Ria: ‘Allemaal kleine, pietluttige dingen. Achteraf denk je: laat hem toch zichzelf zijn.’
En dan was er nog de culturele verwarring. Cor zat graag met zijn been rustend op zijn knie, maar dan liet hij het bezoek de onderkant van zijn zool zien en dat geldt in Indonesië als een belediging. En Cor op zijn beurt vond het irritant dat Ria hem nooit in de ogen keek als hij praatte. Maar Ria associeerde dat juist met brutaliteit en had geen idee dat Nederlanders dat als een minpunt ervoeren.

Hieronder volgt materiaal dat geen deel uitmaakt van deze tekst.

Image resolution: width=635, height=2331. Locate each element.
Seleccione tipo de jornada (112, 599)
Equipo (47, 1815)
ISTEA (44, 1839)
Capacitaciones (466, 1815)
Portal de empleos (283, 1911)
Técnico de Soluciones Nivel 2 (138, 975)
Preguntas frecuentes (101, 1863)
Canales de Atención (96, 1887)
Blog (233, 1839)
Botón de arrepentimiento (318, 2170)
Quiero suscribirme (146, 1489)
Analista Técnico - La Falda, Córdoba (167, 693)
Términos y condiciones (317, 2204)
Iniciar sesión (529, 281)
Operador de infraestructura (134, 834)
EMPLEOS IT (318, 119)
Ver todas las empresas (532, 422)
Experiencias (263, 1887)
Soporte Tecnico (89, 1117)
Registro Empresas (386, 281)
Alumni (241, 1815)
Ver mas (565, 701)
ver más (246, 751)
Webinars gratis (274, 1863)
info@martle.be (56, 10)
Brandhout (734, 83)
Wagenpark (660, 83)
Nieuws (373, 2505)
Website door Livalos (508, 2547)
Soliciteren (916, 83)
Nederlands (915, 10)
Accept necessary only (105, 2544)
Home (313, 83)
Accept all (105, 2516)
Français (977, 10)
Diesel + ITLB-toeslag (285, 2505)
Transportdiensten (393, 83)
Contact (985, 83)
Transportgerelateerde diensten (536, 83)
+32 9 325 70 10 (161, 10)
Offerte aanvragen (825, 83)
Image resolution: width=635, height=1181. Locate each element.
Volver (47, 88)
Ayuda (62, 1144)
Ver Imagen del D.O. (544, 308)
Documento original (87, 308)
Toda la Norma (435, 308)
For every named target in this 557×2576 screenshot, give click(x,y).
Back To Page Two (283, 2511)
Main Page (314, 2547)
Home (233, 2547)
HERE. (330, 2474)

Er was meer: Cor stuurde mensen weg als het etenstijd was, Ria viel overal zonder afspraak binnen. En Cor is een man van planning en tijd en dan heb je met een Aziaat – wat vandaag niet kan, komt morgen dan wel – nu eenmaal een groot probleem. Cor: ‘Aan die elastische tijd moet je echt wennen. Het gaat beter, de laatste tijd.’
De familieplichtplegingen, nog zoiets. De telefoontjes, de bezoekjes en de kleding die je daarbij behoort te dragen. Cor bestond het eens een neef van Schiphol op te halen in zijn spijkerbroek. Dat heeft hij geweten.
Vakantie in Ambon staat gelijk aan familiebezoek. Elke oom, tante, neef, nicht komt aan de beurt. Ria: ‘Dan kun je wel zeggen: Cor en ik willen naar Bali, maar dan zegt mijn familie: “Dan gaan we gezellig mee.”’
Cor: ‘Kijk, het eten, daar kon ik wel aan wennen. In heel veel ben ik haar gewoon gevolgd. In feite probeer je elkaar zo veel mogelijk tevreden te houden, al is dat niet eenvoudig. Maar anders heb je een con-fl ict.’
Ria: ‘Cor zei altijd: “Hé, veranderen kun je me toch niet.” Ik dacht dan: schaven, niet veranderen, de puntjes bijschaven.’
Cor: ‘Je kunt wel eeuwig strijd voeren, maar sommige dingen heb ik gewoon opgegeven.’
Ria: ‘Hij heeft veel van me moeten incasseren.’
Een deel van de strijd in huize Dekker was dus, zoals in elk huwelijk, de integratie van karakters, meer dan die van culturen. Want dat laatste viel reuze mee. Voor Ria was Nederland van huis uit niet vreemd. Ze was een moderne oosterse vrouw. Met een moslima of een ouderwetse oosterse vrouw had Cor het zwaarder gehad, schat hij in. Maar de stelling dat het Oosten en het Westen elkaar nooit zullen ontmoeten, hebben ze wel als onjuist bewezen. Net als die andere stelling: twee geloven op één kussen, daar slaapt de duivel tussen.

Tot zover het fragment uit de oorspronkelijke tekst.